──────── Dataset entries ────────

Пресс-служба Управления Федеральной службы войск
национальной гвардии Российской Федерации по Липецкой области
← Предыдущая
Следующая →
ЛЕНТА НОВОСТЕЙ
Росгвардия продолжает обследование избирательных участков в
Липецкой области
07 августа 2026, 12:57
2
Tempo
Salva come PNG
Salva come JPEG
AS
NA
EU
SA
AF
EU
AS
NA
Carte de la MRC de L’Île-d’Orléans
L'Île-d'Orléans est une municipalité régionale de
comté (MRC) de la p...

────────
──────── Dataset entries ────────

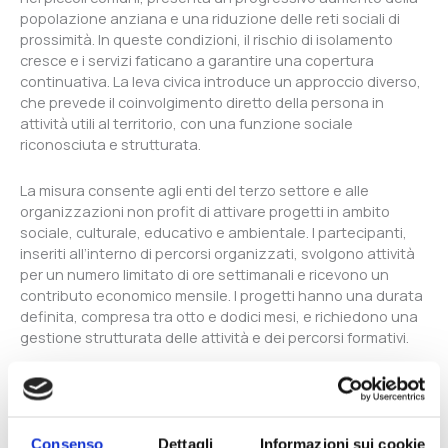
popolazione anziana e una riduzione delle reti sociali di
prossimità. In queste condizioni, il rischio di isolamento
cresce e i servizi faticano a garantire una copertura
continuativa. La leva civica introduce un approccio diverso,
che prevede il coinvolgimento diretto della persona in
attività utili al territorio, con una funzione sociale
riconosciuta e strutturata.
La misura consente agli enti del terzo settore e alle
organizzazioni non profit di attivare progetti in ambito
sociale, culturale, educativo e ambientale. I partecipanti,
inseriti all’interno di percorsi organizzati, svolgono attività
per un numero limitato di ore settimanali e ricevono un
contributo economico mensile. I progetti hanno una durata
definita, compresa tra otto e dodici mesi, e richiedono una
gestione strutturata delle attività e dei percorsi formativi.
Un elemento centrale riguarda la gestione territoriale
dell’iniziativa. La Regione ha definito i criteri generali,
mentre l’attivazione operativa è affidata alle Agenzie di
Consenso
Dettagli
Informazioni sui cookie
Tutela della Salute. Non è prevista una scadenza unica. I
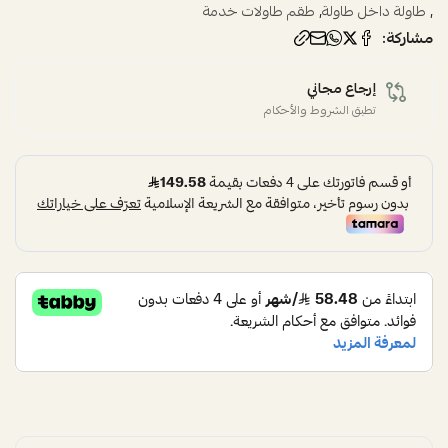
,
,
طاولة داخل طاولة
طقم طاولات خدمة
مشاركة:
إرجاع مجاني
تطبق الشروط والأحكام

────────

[What is needed]
Both the line containing "mentre l’attivazione operativa" and the line containing "تطبق الشروط والأحكام" above belong in the output, as do the lines between them. Print them exactly, without pictures.

[Output of the exercise]
mentre l’attivazione operativa è affidata alle Agenzie di
Consenso
Dettagli
Informazioni sui cookie
Tutela della Salute. Non è prevista una scadenza unica. I
,
,
طاولة داخل طاولة
طقم طاولات خدمة
مشاركة:
إرجاع مجاني
تطبق الشروط والأحكام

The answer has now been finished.